Mark Dubois ()
I spent a memorable recent Friday in New York glimpsing the future of the legal profession at the Reinvent Law convocation held at the Cooper Union. This was the second time that Professors Daniel Katz and Renee Knake of Michigan State University Law School invited the thinkers and the doers involved in the burgeoning movement to integrate technology and law together in one place. Last year’s meeting was in Silicon Valley. I did not attend that, but watched many videos of the presentations on line. New York proved to be just as hip and exciting a place as Palo Alto, though a bit colder.
The players in this field range from entrepreneurs working in startups who want to make law available to the masses on ubiquitous platforms such as smart phones and tablets to corporate counsel from some really huge consumers of legal services (Cisco, FMC Technologies) who purchase billions (yes, billions) of dollars in legal services from some of the largest law firms in the world.
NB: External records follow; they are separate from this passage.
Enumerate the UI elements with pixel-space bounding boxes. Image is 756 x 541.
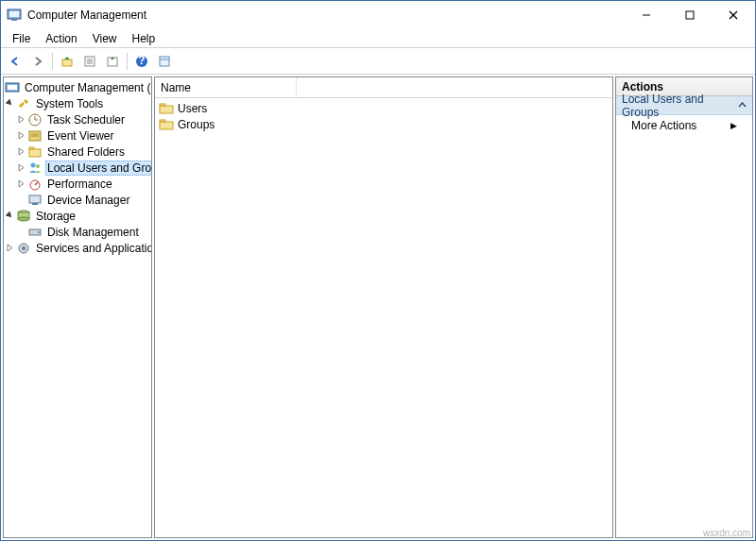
folder-icon bbox=[159, 101, 174, 116]
actions-panel: Actions Local Users and Groups More Acti… bbox=[615, 76, 753, 538]
svg-point-35 bbox=[18, 217, 29, 221]
collapse-icon[interactable] bbox=[738, 101, 747, 110]
folder-icon bbox=[159, 117, 174, 132]
svg-rect-18 bbox=[8, 85, 17, 90]
menu-help[interactable]: Help bbox=[125, 30, 163, 47]
svg-rect-42 bbox=[160, 122, 173, 129]
svg-rect-26 bbox=[29, 147, 34, 149]
toolbar: ? bbox=[1, 48, 755, 75]
actions-more[interactable]: More Actions ▶ bbox=[616, 115, 752, 136]
menubar: File Action View Help bbox=[1, 29, 755, 48]
chevron-right-icon: ▶ bbox=[730, 121, 737, 130]
tree-storage[interactable]: Storage bbox=[4, 208, 151, 224]
tree-event-viewer[interactable]: Event Viewer bbox=[4, 127, 151, 144]
watermark: wsxdn.com bbox=[703, 528, 750, 538]
tree-shared-folders[interactable]: Shared Folders bbox=[4, 144, 151, 160]
shared-folder-icon bbox=[27, 144, 43, 160]
svg-rect-43 bbox=[160, 120, 165, 122]
export-button[interactable] bbox=[102, 51, 123, 72]
menu-action[interactable]: Action bbox=[38, 30, 84, 47]
svg-rect-32 bbox=[32, 203, 38, 205]
svg-point-37 bbox=[38, 231, 40, 233]
svg-point-28 bbox=[36, 164, 40, 168]
expander-icon[interactable] bbox=[15, 130, 26, 142]
refresh-button[interactable] bbox=[154, 51, 175, 72]
up-button[interactable] bbox=[57, 51, 77, 72]
svg-rect-25 bbox=[29, 149, 41, 157]
list-item-label: Groups bbox=[178, 118, 215, 131]
maximize-button[interactable] bbox=[668, 1, 712, 29]
expander-icon[interactable] bbox=[15, 162, 26, 174]
svg-text:?: ? bbox=[138, 55, 145, 67]
menu-view[interactable]: View bbox=[85, 30, 125, 47]
device-manager-icon bbox=[27, 193, 43, 208]
svg-rect-40 bbox=[160, 106, 173, 113]
tree-services-apps[interactable]: Services and Applications bbox=[4, 240, 151, 256]
menu-file[interactable]: File bbox=[5, 30, 38, 47]
svg-rect-41 bbox=[160, 104, 165, 106]
tree-panel[interactable]: Computer Management (Local System Tools … bbox=[3, 76, 152, 538]
column-name[interactable]: Name bbox=[155, 77, 297, 97]
svg-rect-31 bbox=[29, 195, 41, 203]
storage-icon bbox=[16, 209, 31, 224]
svg-point-39 bbox=[22, 246, 26, 250]
properties-button[interactable] bbox=[79, 51, 100, 72]
list-item[interactable]: Users bbox=[155, 100, 612, 116]
tree-root[interactable]: Computer Management (Local bbox=[4, 79, 151, 95]
window-title: Computer Management bbox=[27, 8, 625, 22]
actions-section[interactable]: Local Users and Groups bbox=[616, 96, 752, 115]
content-panel: Name Users Groups bbox=[154, 76, 613, 538]
services-icon bbox=[16, 241, 31, 256]
forward-button[interactable] bbox=[27, 51, 48, 72]
tree-device-manager[interactable]: Device Manager bbox=[4, 192, 151, 208]
svg-rect-1 bbox=[9, 11, 19, 17]
actions-more-label: More Actions bbox=[631, 119, 696, 132]
svg-rect-7 bbox=[62, 59, 72, 66]
computer-icon bbox=[5, 80, 20, 95]
column-header[interactable]: Name bbox=[155, 77, 612, 98]
close-button[interactable] bbox=[712, 1, 755, 29]
tree-disk-management[interactable]: Disk Management bbox=[4, 224, 151, 240]
tree-local-users-groups[interactable]: Local Users and Groups bbox=[4, 160, 151, 176]
disk-icon bbox=[27, 225, 43, 240]
app-icon bbox=[7, 8, 22, 23]
expander-icon[interactable] bbox=[15, 178, 26, 190]
svg-rect-15 bbox=[160, 57, 169, 66]
back-button[interactable] bbox=[5, 51, 26, 72]
expander-icon[interactable] bbox=[4, 98, 15, 110]
tree-system-tools[interactable]: System Tools bbox=[4, 95, 151, 111]
svg-rect-2 bbox=[11, 19, 17, 21]
event-log-icon bbox=[27, 128, 43, 144]
help-button[interactable]: ? bbox=[131, 51, 152, 72]
performance-icon bbox=[27, 177, 43, 192]
list-item-label: Users bbox=[178, 102, 207, 115]
expander-icon[interactable] bbox=[4, 243, 15, 254]
clock-icon bbox=[27, 112, 43, 127]
svg-point-27 bbox=[31, 162, 36, 167]
workspace: Computer Management (Local System Tools … bbox=[1, 75, 755, 540]
expander-icon[interactable] bbox=[15, 114, 26, 126]
users-icon bbox=[27, 161, 43, 176]
list-item[interactable]: Groups bbox=[155, 116, 612, 132]
minimize-button[interactable] bbox=[625, 1, 668, 29]
expander-icon[interactable] bbox=[15, 146, 26, 158]
svg-rect-4 bbox=[686, 11, 694, 19]
titlebar: Computer Management bbox=[1, 1, 755, 29]
tools-icon bbox=[16, 96, 31, 111]
tree-performance[interactable]: Performance bbox=[4, 176, 151, 192]
expander-icon[interactable] bbox=[4, 211, 15, 222]
tree-task-scheduler[interactable]: Task Scheduler bbox=[4, 111, 151, 127]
There were some law professors from schools that realize that the next generation of lawyers will have to be as familiar with concepts such as work flow, project management, evaluative metrics, management of esi and alternative fee structures as with Blackacre and the rule against perpetuities. Carrie Kaas, of the Quinnipiac University School of Law, was in the audience with me.
The format was akin to TED on steroids (or amphetamines), with the presenters (40 or so) mostly limited to six-minute blocks. Their PowerPoint slides were limited, and advanced automatically every 20-30 seconds. It was hard to be bored. The ABA Journal, which was one of the sponsors, described it as the Mind Olympics of conferences, and the energy and excitement was palpable.
Some aspects were predictable. For instance, it seems that most techies are men who wear facial hair and denim and look like they slept in their clothes. (Testosterone seems to be a big ingredient in innovation.) Other things were eye-openers. Lisa Damon, a partner with Seyfarth Shaw, a global law firm with offices in the U.S., London, Shanghai, Melbourne and Sydney, described her firm’s culture of innovation and risk-taking which included a willingness to embrace tech as a way to deliver services more efficiently to their corporate clients. Seyfarth had some of their tech folks in the audience, lawyers and others expert in process and project management who design the “rubber versus road” elements of their vclient service.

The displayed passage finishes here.